Le bypass gastrique et la réduction du risque de mourir prématurément d’obésité et d’autres maladies

Les patients atteints d’obésité sévère qui subissent un bypass gastrique réduisent leur risque de mourir de l’obésité et d’autres maladies de 48 % jusqu’à 10 ans après l’opération, par rapport aux patients similaires qui ne subissent pas l’intervention, selon une nouvelle recherche présentée aujourd’hui à ObesityWeek 2016.

Les chercheurs du Geisinger Health System ont suivi près de 2 700 patients ayant subi un bypass gastrique au centre de chirurgie bariatrique accrédité au niveau national du système entre 2004 et 2014. Les avantages en termes de mortalité ont commencé à apparaître dans les deux ans suivant l’opération et étaient significatifs dans les quatre ans. La plus forte réduction du risque s’est produite chez les patients âgés de 60 ans ou plus au moment de l’opération et chez ceux qui étaient diabétiques avant l’opération.

« Les avantages en termes de survie à long terme dont bénéficient ces patients âgés et diabétiques sont probablement liés à l’amélioration de la santé métabolique et cardiovasculaire à long terme, entre autres facteurs de risque », a déclaré Michelle R. Lent, Ph.D., chercheuse au Geisinger Obesity Institute, qui a présenté les conclusions de son équipe. « Bien que cette étude n’ait pas évalué la mortalité par cause spécifique, comme prévu, nous avons constaté des améliorations significatives ou une rémission du diabète et de l’hypertension artérielle. »

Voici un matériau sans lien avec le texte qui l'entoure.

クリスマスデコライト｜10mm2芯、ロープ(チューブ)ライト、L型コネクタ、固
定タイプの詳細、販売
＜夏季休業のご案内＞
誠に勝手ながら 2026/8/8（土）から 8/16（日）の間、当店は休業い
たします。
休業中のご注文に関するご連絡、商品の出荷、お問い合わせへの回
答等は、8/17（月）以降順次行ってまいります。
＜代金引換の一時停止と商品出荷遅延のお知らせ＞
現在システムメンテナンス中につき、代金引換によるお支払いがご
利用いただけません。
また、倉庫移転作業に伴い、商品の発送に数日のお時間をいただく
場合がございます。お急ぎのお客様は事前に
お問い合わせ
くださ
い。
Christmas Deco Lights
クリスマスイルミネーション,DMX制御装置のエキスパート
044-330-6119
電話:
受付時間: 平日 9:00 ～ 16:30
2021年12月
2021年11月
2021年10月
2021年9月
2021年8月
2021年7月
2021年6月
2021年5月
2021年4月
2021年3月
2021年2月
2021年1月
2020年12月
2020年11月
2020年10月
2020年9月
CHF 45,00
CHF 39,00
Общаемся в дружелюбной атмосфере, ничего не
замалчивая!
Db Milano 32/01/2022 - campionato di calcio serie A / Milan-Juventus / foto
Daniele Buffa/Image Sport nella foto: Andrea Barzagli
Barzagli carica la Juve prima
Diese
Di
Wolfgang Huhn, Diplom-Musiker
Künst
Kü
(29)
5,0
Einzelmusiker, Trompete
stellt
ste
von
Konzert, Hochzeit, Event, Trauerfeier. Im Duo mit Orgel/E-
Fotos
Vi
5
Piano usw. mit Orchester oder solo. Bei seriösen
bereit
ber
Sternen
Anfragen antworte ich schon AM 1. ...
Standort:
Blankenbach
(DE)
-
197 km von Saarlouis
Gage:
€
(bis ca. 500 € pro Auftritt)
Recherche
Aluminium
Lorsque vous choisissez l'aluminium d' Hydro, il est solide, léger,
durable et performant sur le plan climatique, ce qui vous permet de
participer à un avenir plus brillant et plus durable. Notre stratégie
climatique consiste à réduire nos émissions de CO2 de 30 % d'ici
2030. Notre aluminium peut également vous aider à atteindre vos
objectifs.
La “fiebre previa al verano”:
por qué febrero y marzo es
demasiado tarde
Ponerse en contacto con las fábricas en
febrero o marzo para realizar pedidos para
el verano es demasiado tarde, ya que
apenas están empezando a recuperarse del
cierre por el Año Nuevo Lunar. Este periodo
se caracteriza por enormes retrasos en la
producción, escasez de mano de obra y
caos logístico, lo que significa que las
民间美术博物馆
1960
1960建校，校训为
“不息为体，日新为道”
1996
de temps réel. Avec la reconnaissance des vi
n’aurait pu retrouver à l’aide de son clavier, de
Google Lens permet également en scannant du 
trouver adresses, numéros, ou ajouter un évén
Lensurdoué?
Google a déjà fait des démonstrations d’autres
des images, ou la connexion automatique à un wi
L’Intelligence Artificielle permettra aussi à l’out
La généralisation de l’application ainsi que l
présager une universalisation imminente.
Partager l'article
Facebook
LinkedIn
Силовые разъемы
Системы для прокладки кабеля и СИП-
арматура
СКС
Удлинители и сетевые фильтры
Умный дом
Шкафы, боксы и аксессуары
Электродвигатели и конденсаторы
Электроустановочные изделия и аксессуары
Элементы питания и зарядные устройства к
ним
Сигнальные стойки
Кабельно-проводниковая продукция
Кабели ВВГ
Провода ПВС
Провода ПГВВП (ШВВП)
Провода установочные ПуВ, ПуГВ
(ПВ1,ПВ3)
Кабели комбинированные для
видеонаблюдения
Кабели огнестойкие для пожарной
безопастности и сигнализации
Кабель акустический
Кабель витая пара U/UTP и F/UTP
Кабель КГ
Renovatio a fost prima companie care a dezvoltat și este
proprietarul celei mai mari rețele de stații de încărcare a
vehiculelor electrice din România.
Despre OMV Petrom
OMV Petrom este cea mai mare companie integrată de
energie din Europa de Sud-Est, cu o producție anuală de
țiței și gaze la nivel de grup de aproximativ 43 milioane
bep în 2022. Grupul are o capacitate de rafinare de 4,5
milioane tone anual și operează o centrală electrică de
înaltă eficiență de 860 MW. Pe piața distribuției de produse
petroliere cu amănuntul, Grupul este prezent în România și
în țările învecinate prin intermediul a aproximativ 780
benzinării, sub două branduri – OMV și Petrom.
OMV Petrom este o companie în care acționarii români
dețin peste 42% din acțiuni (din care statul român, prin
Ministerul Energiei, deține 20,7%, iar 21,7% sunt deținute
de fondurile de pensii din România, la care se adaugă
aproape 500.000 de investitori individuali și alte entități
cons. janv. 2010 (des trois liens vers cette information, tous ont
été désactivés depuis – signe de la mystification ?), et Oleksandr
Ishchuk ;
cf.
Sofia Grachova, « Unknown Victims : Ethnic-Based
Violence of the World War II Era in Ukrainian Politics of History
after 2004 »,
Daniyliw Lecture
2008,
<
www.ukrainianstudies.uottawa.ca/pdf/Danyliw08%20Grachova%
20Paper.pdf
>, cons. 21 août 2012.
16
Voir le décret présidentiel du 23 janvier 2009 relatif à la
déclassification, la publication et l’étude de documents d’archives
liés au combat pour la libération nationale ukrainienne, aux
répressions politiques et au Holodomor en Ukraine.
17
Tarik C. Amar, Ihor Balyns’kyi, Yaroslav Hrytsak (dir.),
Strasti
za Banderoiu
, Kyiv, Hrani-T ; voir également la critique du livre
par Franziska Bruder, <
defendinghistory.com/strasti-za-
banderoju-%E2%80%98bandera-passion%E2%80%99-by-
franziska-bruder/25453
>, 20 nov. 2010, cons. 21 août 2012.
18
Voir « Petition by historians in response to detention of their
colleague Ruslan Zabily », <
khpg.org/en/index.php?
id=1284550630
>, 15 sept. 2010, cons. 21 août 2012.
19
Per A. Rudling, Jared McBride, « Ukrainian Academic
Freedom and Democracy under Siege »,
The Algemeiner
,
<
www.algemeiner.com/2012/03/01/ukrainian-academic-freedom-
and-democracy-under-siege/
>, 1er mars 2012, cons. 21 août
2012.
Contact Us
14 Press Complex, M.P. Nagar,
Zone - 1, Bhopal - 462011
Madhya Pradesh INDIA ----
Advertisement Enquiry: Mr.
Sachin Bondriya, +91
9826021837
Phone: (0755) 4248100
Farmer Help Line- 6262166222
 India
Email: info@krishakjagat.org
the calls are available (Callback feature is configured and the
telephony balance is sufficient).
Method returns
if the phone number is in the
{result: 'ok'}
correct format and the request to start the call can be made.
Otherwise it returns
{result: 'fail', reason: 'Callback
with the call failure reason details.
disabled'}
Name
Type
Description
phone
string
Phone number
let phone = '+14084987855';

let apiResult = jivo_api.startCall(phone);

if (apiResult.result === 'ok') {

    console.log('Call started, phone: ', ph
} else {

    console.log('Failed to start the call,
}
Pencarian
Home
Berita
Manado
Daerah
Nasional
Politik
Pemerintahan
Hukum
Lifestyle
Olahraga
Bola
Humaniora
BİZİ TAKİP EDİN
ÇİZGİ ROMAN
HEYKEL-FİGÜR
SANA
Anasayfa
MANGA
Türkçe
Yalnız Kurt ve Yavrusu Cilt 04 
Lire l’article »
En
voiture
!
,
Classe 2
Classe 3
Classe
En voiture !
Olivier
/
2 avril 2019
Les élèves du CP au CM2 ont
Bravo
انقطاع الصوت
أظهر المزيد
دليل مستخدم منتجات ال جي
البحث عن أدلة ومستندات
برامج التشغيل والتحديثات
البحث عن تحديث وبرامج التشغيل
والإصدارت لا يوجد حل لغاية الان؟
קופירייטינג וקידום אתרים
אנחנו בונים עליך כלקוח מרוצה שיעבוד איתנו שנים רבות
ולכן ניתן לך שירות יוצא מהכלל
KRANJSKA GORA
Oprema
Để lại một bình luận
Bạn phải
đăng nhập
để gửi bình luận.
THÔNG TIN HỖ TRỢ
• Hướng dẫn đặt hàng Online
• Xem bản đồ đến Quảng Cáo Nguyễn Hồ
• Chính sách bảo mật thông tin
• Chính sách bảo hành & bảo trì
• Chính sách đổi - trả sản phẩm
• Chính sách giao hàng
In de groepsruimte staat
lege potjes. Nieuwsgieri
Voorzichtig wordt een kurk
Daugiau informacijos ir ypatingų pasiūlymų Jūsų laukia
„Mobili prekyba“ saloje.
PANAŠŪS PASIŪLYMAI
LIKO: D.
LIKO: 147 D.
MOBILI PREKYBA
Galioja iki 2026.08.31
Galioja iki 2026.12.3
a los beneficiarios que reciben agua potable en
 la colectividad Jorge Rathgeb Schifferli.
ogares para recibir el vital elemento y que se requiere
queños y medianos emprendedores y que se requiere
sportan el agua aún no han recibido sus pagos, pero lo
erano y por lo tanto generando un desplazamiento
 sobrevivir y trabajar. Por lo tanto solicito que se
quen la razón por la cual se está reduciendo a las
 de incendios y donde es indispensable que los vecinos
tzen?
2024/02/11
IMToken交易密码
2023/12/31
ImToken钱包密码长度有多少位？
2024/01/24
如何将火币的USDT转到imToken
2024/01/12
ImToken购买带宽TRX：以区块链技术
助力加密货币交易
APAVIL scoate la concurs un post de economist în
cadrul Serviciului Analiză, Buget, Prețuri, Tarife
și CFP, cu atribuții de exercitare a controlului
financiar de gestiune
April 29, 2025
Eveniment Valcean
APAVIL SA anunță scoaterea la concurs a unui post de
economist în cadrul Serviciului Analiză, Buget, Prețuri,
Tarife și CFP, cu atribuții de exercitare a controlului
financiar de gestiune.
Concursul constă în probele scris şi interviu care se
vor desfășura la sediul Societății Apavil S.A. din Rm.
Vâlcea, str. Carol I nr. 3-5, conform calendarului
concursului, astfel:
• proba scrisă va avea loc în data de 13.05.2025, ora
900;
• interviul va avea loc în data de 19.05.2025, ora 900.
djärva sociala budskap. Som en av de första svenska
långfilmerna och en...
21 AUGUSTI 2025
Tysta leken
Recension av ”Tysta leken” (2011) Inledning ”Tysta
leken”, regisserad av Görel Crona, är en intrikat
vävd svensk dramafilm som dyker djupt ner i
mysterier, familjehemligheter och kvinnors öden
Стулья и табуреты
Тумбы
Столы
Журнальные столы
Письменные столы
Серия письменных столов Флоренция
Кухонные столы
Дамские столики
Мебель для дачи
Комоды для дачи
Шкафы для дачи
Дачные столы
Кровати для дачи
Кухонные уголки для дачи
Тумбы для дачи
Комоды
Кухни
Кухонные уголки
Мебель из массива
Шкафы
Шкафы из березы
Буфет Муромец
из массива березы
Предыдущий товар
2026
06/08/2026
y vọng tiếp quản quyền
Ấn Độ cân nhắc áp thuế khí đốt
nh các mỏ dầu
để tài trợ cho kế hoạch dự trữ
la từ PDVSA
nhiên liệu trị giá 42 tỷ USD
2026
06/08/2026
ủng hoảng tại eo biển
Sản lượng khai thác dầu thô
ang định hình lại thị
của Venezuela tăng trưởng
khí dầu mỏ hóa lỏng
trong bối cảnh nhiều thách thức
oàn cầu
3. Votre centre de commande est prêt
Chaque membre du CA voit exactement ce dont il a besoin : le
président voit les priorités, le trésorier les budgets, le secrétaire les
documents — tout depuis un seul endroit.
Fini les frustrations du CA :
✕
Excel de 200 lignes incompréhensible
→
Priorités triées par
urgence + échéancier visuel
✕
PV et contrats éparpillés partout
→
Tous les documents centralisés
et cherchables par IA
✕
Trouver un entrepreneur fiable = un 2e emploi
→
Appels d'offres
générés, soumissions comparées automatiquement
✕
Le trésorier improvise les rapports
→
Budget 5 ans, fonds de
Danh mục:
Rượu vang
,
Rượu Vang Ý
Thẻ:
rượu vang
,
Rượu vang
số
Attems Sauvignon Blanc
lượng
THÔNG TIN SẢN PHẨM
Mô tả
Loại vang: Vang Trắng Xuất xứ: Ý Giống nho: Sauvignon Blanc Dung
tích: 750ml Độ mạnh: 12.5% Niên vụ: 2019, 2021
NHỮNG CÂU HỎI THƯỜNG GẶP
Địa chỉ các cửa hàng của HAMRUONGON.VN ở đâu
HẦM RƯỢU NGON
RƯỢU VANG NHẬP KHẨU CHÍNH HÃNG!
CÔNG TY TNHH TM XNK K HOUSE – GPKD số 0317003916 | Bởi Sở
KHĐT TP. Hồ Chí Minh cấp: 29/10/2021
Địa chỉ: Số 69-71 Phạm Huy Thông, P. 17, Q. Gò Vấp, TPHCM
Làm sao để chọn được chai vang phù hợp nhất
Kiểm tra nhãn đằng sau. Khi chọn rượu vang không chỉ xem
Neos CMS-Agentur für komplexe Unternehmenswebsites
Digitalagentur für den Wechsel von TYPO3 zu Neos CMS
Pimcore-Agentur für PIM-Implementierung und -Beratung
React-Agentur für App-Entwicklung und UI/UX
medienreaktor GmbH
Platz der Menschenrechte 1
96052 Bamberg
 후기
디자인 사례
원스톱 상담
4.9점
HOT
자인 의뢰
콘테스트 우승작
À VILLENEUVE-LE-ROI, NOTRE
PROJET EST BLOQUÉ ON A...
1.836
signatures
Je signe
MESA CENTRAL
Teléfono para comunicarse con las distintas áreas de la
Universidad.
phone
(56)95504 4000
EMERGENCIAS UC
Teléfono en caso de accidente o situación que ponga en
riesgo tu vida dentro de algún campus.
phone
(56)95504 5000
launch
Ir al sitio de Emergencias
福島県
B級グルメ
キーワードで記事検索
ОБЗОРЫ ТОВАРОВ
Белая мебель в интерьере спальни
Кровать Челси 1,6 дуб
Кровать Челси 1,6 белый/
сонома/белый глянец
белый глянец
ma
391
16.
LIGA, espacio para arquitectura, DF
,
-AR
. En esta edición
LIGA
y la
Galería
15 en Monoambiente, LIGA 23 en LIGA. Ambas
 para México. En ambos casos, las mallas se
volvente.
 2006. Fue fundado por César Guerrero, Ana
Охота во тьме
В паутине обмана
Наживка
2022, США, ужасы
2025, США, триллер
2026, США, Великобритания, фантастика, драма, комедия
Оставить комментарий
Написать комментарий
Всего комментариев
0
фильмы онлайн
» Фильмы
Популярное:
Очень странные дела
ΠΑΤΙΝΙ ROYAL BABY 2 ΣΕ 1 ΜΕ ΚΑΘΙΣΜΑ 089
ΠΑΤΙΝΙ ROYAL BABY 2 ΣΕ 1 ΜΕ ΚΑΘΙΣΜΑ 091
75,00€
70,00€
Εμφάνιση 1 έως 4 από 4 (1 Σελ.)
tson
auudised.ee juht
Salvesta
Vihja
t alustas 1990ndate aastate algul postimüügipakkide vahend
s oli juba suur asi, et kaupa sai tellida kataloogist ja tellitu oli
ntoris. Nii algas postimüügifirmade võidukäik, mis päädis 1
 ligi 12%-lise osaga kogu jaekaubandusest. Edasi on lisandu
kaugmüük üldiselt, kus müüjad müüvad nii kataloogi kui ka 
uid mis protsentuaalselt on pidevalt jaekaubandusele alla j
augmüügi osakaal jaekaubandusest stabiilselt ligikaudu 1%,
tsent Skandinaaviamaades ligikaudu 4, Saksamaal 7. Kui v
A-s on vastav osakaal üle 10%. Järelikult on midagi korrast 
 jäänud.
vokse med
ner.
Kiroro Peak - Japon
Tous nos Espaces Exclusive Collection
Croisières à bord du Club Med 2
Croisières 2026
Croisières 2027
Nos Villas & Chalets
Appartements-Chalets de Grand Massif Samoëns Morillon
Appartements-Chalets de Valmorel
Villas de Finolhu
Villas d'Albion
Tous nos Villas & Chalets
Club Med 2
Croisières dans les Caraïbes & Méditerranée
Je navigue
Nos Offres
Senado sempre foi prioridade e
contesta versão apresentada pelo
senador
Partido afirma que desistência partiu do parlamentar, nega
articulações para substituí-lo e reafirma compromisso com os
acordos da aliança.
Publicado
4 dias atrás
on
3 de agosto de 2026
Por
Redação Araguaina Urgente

Dans l’étude, plus de 60 % des patients souffrant de diabète avant l’opération ont connu une rémission du diabète environ cinq ans après l’opération. Des études antérieures ont montré que les décès dus aux maladies cardiaques et même à certains cancers sont moins nombreux chez les patients ayant subi un bypass gastrique que chez les patients souffrant d’obésité sévère qui n’ont pas subi l’opération.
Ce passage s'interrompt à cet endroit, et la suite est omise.